L’esilio, la fine della monarchia e dell’indipendenza ha spinto gli uomini ispirati di Israele a far appello a Jahvè ad un suo intervento diretto per attuare le sue promesse : il tema del Regno dà una svolta nella predicazione dei profeti.

La tradizione cristiana vuole giustificare la missione di Giovanni con un oracolo profetico (v.3 citato Isaia) – farà altrettanto con  Gesù (es. cap. 1,22 – 2,15).

L’anonimo profeta dell’esilio (Isaia) invitava i suoi connazionali a tenersi pronti per il rimpatrio e preparare una “via direttissima” attraverso il deserto.

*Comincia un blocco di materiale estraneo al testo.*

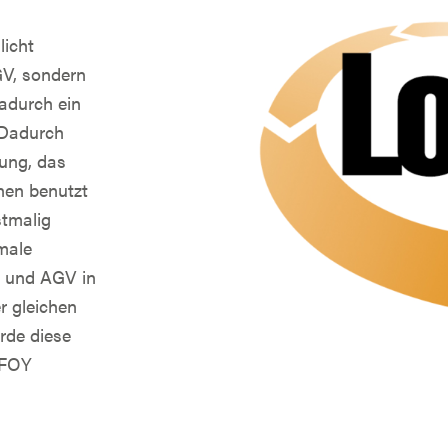
icht
GV, sondern
adurch ein
. Dadurch
gung, das
nen benutzt
stmalig
male
R und AGV in
r gleichen
rde diese
IFOY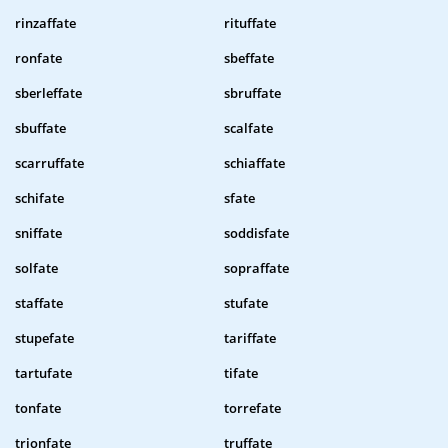
rinzaffate
rituffate
ronfate
sbeffate
sberleffate
sbruffate
sbuffate
scalfate
scarruffate
schiaffate
schifate
sfate
sniffate
soddisfate
solfate
sopraffate
staffate
stufate
stupefate
tariffate
tartufate
tifate
tonfate
torrefate
trionfate
truffate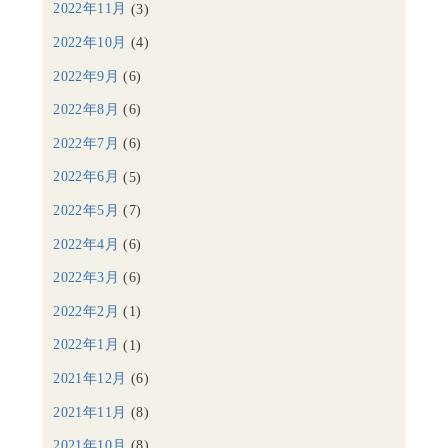
2022年11月
(3)
2022年10月
(4)
2022年9月
(6)
2022年8月
(6)
2022年7月
(6)
2022年6月
(5)
2022年5月
(7)
2022年4月
(6)
2022年3月
(6)
2022年2月
(1)
2022年1月
(1)
2021年12月
(6)
2021年11月
(8)
2021年10月
(8)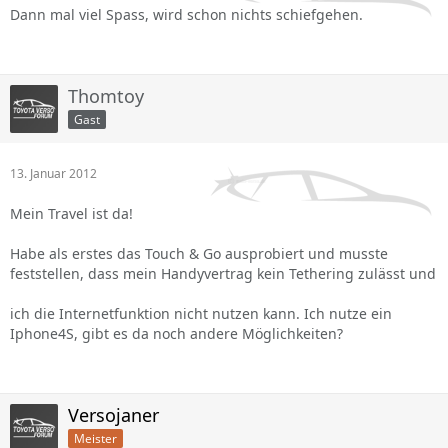
Dann mal viel Spass, wird schon nichts schiefgehen.
Thomtoy
Gast
13. Januar 2012
Mein Travel ist da!
Habe als erstes das Touch & Go ausprobiert und musste
feststellen, dass mein Handyvertrag kein Tethering zulässt und
ich die Internetfunktion nicht nutzen kann. Ich nutze ein
Iphone4S, gibt es da noch andere Möglichkeiten?
Versojaner
Meister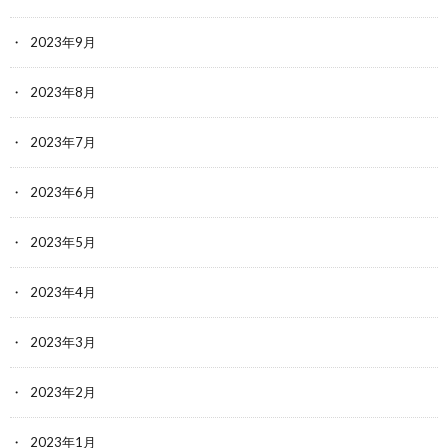
2023年9月
2023年8月
2023年7月
2023年6月
2023年5月
2023年4月
2023年3月
2023年2月
2023年1月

La chiamava “via del Signore”.

Gli evangelisti hanno modificato la punteggiatura del testo adattandolo alla situazione del Battista che dal deserto lancia annunci di penitenza.

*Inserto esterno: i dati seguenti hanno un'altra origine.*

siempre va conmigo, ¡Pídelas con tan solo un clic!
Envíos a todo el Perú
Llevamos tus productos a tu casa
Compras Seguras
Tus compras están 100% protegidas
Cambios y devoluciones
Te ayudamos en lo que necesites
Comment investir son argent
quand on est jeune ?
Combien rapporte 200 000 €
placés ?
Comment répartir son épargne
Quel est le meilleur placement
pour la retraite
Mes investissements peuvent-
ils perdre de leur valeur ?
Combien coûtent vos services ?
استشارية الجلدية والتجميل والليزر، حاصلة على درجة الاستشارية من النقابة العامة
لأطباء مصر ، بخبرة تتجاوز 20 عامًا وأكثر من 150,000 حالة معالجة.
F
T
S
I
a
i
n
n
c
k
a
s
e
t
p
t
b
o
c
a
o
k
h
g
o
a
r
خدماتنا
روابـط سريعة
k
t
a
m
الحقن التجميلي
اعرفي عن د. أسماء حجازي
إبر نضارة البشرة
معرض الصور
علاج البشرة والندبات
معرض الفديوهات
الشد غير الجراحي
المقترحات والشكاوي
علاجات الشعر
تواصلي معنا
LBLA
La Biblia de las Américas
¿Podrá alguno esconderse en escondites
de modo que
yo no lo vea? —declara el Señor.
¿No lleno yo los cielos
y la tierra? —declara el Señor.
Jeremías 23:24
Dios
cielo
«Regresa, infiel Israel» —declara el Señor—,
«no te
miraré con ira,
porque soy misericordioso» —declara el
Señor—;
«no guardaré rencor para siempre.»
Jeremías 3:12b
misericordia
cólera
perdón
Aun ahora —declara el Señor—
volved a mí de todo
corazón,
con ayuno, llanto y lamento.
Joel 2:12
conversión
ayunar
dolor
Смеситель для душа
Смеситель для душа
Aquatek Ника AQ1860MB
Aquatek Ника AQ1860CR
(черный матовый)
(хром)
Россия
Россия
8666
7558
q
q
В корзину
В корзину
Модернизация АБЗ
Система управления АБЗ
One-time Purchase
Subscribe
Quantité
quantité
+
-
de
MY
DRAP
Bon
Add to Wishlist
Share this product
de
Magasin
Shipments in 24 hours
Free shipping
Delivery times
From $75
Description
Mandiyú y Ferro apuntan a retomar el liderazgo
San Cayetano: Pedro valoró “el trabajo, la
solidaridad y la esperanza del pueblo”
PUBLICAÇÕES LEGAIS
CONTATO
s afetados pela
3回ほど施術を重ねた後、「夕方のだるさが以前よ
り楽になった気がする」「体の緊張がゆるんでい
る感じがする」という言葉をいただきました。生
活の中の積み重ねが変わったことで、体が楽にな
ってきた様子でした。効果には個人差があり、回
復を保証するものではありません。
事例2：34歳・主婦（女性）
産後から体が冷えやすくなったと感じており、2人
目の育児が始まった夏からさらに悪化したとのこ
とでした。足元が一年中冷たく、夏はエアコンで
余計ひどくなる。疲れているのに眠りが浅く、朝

Il discorso diventa simbolico: le strade di Dio passano attraverso il cuore degli uomini e donne che si convertono.

Al posto di Jahavè è il Messia che avanza e occorre andargli incontro con l’animo libero da falsità ed inganni.

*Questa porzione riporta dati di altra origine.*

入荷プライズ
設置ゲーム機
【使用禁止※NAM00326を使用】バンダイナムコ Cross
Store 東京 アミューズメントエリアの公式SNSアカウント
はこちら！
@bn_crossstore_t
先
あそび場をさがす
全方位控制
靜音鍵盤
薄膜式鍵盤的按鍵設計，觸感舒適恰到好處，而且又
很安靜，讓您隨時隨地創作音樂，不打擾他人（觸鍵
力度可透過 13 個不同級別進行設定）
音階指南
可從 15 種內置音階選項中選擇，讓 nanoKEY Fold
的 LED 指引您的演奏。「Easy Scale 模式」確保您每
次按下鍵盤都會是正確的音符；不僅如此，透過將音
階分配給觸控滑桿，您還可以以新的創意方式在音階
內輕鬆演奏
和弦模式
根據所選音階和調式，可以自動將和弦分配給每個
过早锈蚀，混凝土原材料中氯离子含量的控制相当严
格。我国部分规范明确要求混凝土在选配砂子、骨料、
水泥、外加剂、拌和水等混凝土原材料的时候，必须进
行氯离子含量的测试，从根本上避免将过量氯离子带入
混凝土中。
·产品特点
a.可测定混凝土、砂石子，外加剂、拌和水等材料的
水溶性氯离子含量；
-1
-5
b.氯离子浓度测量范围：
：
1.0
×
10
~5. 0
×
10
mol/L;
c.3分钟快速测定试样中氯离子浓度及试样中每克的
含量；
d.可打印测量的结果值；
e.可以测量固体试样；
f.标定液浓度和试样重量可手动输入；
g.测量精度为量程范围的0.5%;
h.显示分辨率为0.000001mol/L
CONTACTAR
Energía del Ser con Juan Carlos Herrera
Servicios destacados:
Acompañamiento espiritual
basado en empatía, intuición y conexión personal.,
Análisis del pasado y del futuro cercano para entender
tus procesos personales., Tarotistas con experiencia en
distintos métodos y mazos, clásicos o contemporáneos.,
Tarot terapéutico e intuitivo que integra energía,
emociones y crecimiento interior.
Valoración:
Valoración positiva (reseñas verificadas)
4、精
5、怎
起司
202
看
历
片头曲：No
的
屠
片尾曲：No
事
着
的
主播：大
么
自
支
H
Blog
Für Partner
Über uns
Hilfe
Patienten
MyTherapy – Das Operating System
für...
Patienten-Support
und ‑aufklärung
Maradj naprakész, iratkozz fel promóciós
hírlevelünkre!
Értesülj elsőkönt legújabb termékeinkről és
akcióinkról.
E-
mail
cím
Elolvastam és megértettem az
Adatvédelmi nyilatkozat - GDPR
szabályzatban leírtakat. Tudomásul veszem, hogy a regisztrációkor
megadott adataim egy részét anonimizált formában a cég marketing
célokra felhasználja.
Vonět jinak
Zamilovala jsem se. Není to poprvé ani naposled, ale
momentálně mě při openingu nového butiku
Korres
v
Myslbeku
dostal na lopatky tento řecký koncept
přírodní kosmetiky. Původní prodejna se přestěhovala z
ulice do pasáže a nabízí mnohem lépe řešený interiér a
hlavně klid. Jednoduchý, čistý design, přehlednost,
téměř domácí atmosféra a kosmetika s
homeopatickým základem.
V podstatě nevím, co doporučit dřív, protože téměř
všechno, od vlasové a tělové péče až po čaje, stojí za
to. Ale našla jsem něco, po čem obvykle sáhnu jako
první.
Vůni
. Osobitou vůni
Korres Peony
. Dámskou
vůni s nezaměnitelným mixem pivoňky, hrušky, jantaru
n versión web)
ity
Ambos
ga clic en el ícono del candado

Giovanni l’eremita, Gesù l’uomo del sorriso di Dio

L’evangelista Matteo, presenta Giovanni Battista come un eremita e la sua predicazione è un lamento funebre.

Non così viene presentato Gesù: il suo è un messaggio di gioia e festa.

Giovanni accompagna la sua predicazione con un rito di penitenza che Matteo definisce “battesimo di penitenza” ed introduce nella comunità della nuova alleanza: si passa a far parte del popolo messianico.

Il rito segnalava il cambiamento in chi lo riceveva – non si dice che i peccati venivano rimessi in virtù di questo rito.

La predicazione del Battista è incentrata sul giudizio di Dio – per sfuggire all’ira c’è la sola via della conversione che deve concretizzarsi nelle opere di bene (non parole o intenzioni). A nulla servirà sentirsi protetti e quindi esenti dalla condanna perché membri del popolo eletto.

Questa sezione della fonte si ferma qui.